WHAT YOU NEED TO DO:
Every line in the data below from the one containing "Juan Jimenez-McWilliams is organizing this" down to the one containing "fundraiser.", both included, must be retyped exactly; no other line is to appear.

Saved data entries:
--

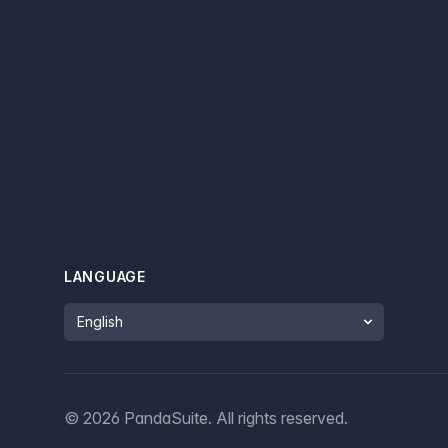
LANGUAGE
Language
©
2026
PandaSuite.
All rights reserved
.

--

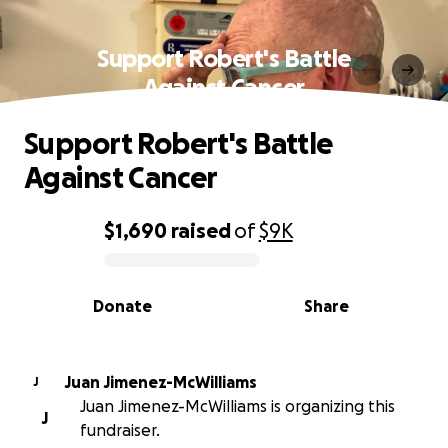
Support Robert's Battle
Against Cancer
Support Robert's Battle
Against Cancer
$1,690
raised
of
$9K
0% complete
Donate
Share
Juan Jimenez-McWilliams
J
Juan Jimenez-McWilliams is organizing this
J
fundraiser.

--

RESULT FOR THIS EXERCISE:
Juan Jimenez-McWilliams is organizing this
J
fundraiser.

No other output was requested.